■ DESCRIPTION OF THE TASK: Within the material that follows, how many lines include the string "email"? Answer with the number and nothing more.
*** Opening RECORDS SUPPLIED ***
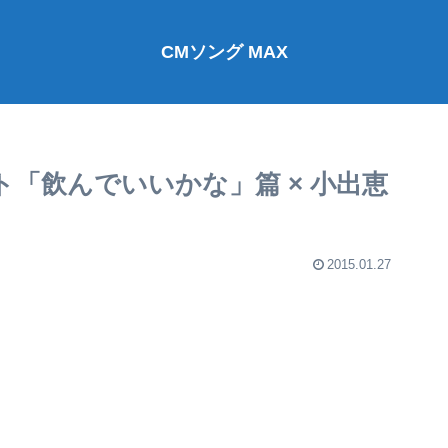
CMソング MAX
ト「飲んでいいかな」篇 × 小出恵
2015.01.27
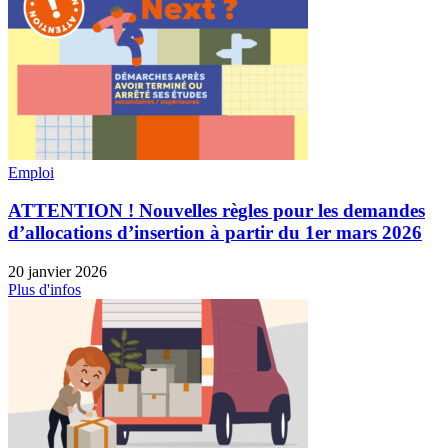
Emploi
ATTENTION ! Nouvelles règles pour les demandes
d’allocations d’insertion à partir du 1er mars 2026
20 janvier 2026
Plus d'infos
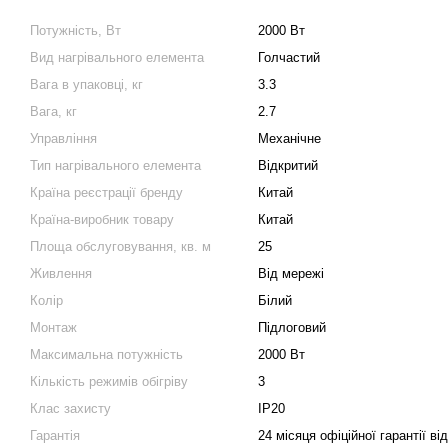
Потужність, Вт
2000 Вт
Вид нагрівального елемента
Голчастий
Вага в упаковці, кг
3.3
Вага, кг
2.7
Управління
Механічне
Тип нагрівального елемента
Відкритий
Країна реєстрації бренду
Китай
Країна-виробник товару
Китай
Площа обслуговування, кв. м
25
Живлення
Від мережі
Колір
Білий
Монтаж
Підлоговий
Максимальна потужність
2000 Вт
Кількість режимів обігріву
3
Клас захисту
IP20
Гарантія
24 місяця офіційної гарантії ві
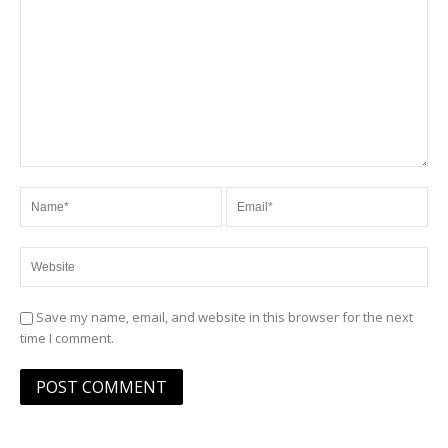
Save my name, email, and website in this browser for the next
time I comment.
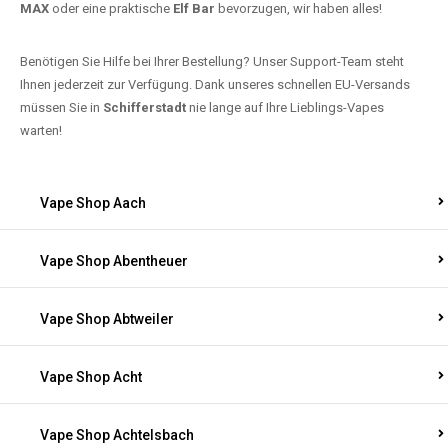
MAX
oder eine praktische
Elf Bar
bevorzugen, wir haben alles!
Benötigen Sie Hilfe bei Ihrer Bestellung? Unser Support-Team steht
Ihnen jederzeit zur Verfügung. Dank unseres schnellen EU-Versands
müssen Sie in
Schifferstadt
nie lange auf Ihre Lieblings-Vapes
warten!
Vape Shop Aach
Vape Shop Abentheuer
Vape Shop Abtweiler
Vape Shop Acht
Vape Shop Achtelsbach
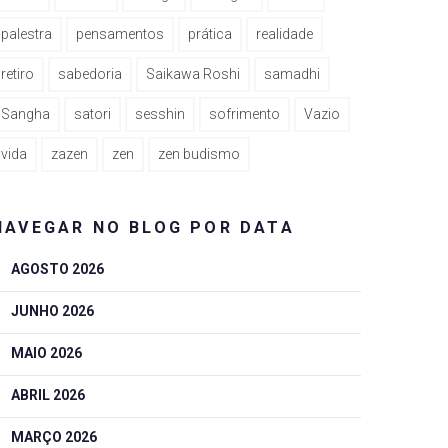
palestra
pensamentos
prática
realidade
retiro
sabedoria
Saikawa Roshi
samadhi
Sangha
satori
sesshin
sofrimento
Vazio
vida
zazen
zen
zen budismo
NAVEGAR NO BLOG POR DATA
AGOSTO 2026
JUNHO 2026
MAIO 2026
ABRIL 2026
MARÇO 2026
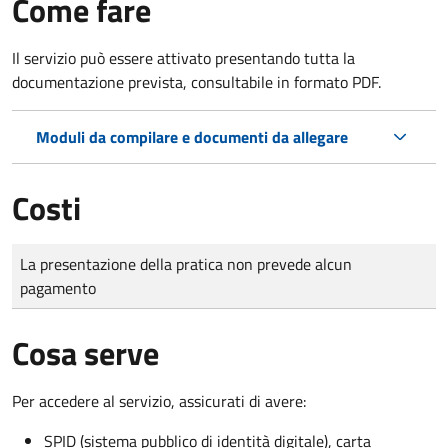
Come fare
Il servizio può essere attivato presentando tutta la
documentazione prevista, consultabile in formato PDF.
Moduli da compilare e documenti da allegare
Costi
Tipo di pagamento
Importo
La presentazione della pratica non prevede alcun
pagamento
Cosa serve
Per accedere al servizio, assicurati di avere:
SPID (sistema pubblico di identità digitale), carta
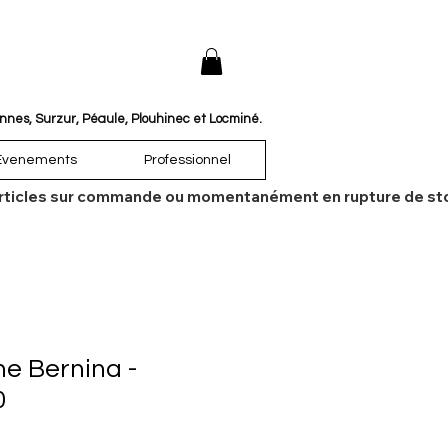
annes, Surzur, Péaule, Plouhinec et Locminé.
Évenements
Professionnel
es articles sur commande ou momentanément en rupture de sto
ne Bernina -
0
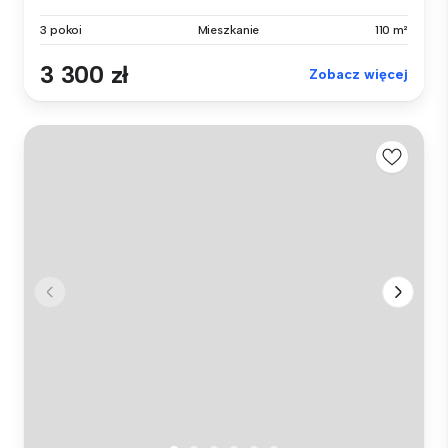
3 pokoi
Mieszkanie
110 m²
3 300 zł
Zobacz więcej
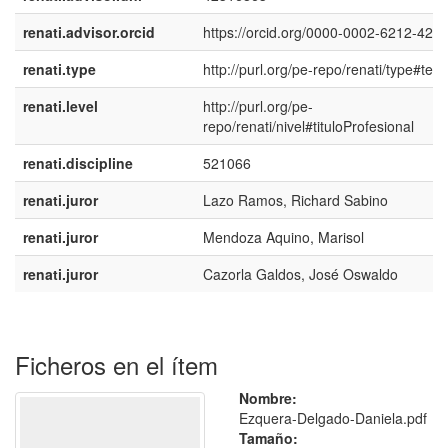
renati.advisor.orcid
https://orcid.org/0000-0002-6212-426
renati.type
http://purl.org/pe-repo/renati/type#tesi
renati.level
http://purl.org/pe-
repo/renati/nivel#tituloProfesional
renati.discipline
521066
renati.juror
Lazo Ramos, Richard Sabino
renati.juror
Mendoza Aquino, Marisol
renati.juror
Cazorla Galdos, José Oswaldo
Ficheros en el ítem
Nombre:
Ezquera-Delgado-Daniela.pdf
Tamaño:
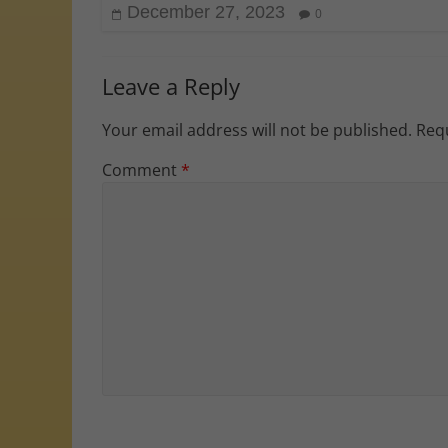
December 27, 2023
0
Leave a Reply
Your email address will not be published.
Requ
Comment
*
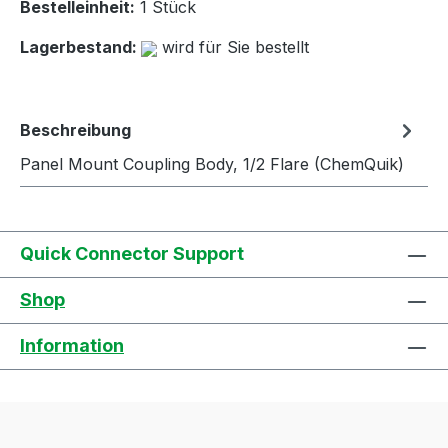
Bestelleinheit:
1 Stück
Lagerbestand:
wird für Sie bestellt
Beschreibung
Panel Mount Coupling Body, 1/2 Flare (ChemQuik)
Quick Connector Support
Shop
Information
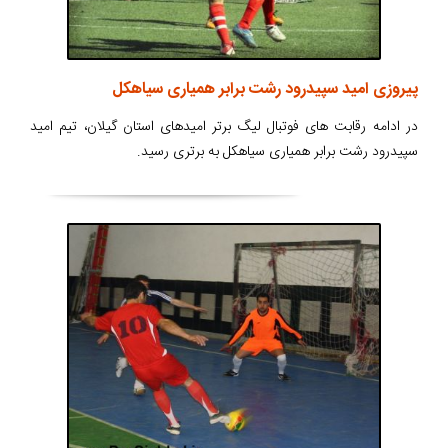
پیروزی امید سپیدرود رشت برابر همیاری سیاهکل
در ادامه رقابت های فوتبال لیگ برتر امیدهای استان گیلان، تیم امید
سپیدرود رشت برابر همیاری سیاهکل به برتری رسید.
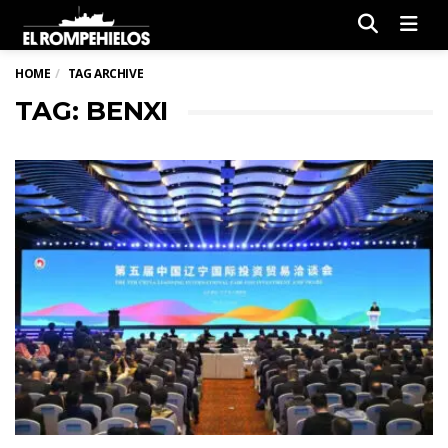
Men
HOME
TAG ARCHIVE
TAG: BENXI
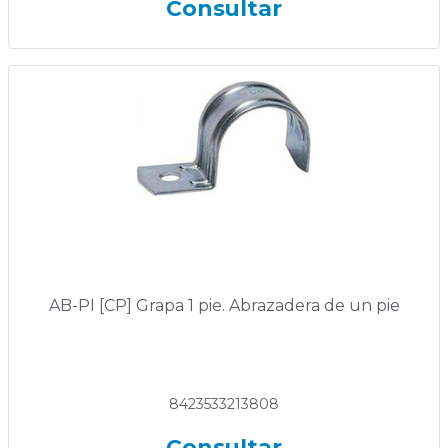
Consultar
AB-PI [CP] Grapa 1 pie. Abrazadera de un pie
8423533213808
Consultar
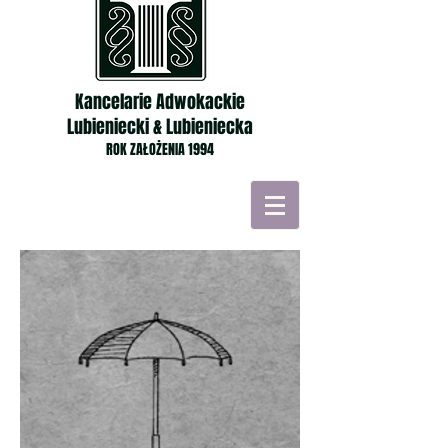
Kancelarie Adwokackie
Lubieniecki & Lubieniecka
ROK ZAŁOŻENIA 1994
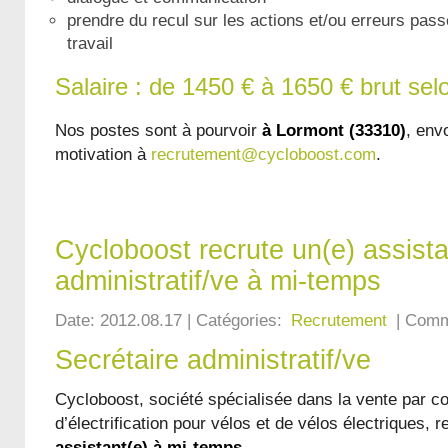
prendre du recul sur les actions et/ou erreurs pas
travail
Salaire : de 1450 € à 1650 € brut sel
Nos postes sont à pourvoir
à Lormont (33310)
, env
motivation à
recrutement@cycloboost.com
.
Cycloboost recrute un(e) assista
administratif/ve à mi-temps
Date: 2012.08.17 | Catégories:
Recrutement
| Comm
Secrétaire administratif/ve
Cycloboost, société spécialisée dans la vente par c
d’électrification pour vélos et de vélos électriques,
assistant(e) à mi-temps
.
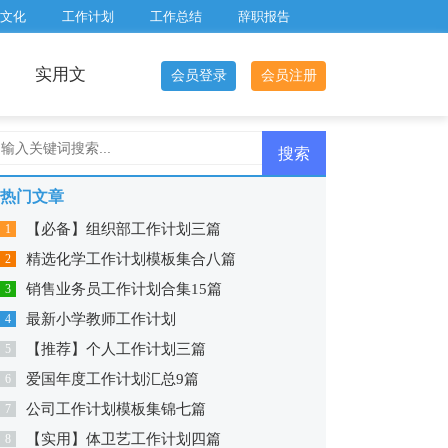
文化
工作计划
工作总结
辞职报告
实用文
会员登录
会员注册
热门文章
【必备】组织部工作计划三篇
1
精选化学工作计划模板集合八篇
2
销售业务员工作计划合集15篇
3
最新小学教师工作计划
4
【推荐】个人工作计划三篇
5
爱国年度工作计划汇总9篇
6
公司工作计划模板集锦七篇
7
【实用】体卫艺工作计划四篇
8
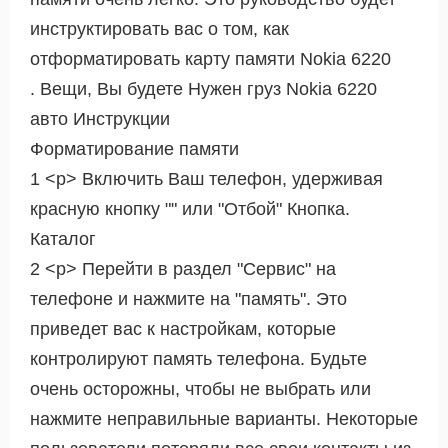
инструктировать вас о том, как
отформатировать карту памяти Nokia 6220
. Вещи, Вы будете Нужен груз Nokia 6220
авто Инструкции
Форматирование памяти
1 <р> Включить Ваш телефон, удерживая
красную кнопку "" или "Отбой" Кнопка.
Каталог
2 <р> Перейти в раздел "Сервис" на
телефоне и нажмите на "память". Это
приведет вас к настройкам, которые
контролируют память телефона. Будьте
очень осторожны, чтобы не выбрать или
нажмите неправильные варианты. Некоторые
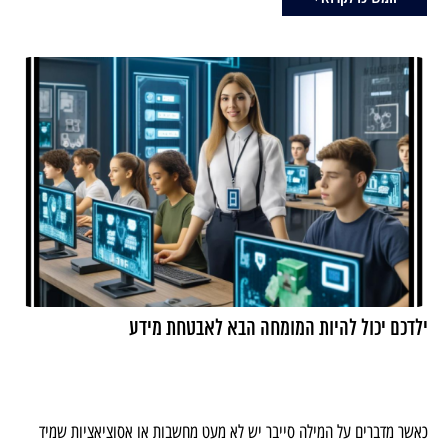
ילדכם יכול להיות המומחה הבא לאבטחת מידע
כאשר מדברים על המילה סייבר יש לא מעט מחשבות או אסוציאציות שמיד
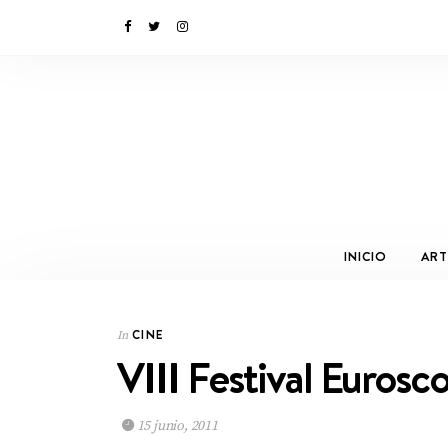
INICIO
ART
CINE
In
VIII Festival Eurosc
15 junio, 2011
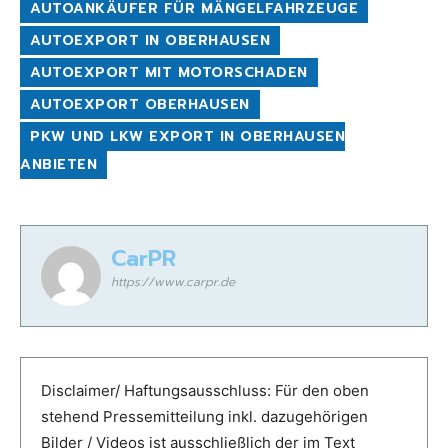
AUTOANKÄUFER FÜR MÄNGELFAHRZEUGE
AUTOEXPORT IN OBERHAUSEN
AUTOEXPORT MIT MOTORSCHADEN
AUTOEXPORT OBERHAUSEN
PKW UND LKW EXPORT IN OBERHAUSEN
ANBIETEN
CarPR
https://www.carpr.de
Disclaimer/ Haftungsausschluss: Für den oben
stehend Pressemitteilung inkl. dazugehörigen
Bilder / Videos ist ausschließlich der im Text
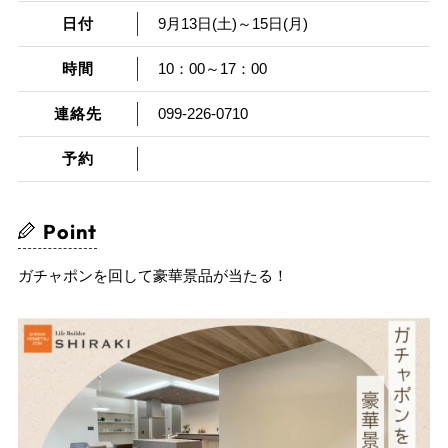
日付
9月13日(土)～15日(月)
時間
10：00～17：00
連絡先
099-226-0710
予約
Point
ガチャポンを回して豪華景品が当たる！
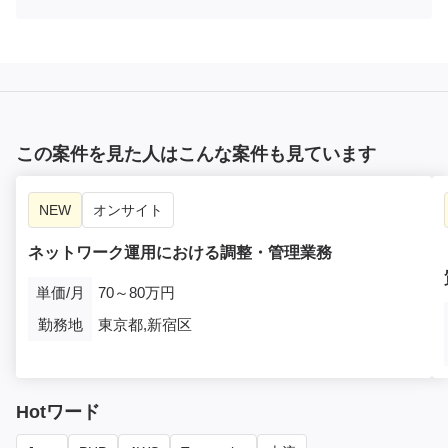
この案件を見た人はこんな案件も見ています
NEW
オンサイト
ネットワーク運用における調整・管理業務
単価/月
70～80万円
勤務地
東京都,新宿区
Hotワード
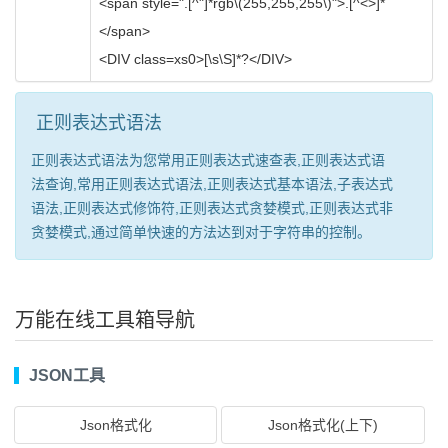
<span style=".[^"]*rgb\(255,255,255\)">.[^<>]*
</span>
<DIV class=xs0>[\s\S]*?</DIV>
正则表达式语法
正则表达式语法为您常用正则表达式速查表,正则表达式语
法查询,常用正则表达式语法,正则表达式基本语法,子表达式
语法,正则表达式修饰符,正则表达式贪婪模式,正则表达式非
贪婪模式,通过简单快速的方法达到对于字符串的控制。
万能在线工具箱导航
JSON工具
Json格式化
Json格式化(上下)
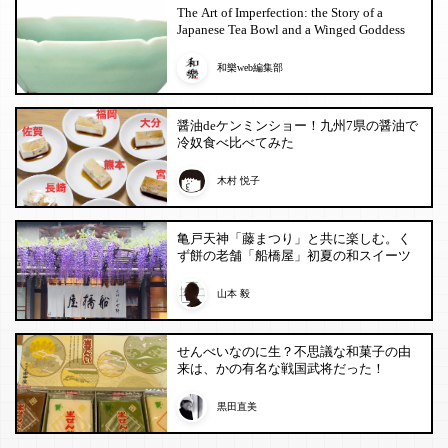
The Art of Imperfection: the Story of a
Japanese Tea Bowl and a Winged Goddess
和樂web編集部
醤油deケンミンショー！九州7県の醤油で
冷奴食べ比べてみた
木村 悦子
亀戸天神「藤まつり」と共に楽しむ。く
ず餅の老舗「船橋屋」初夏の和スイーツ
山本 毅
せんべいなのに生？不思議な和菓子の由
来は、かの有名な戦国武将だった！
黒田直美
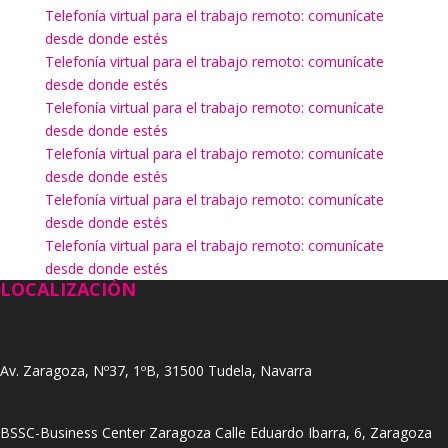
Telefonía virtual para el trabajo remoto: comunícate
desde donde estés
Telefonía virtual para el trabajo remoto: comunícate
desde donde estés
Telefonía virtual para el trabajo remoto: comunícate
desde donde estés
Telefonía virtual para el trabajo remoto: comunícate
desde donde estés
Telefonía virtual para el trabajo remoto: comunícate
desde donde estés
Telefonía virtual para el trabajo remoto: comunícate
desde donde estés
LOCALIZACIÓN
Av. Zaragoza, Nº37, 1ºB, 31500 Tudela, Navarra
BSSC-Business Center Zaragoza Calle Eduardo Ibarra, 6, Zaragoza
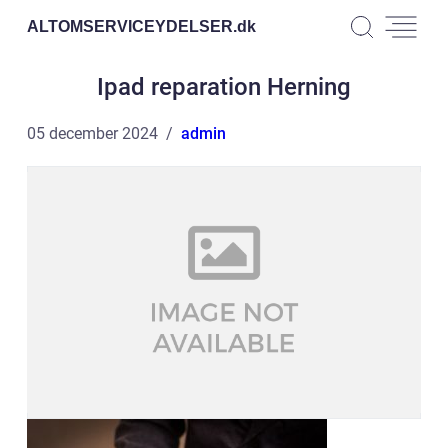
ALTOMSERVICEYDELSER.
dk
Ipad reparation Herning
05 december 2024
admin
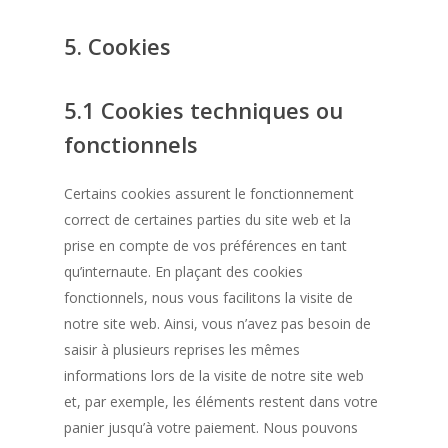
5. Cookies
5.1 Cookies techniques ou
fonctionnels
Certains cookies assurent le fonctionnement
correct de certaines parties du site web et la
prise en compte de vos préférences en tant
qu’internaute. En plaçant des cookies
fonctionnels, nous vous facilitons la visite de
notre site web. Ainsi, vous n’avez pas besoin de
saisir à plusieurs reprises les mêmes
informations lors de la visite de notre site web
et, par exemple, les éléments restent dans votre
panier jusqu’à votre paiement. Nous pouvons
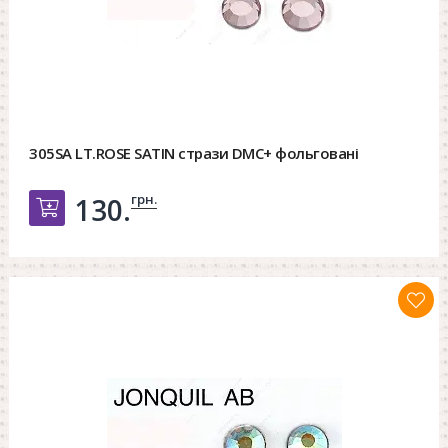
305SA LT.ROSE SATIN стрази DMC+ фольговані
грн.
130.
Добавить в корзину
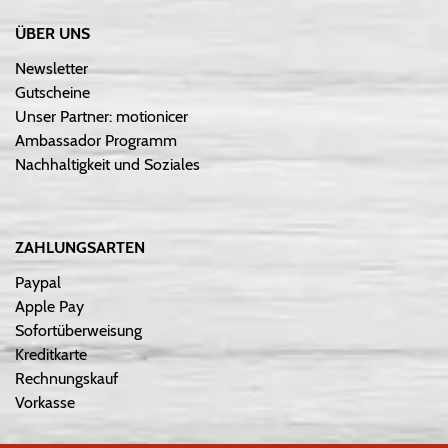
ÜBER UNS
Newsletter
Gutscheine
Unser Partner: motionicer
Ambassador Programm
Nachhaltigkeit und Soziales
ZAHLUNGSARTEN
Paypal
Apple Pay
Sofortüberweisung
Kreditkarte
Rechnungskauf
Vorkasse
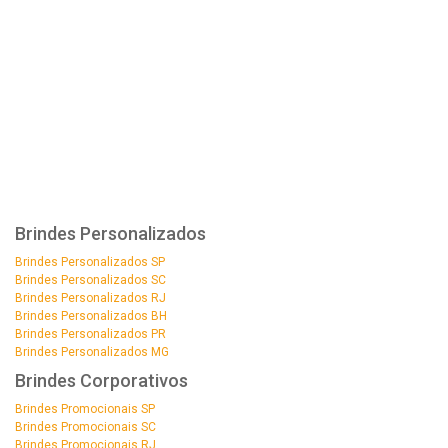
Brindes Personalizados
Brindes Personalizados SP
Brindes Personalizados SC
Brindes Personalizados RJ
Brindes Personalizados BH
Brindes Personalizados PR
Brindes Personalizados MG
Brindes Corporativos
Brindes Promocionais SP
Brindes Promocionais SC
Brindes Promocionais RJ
*** Closing RECORDS SUPPLIED ***
■ FINISHED EXERCISE: 2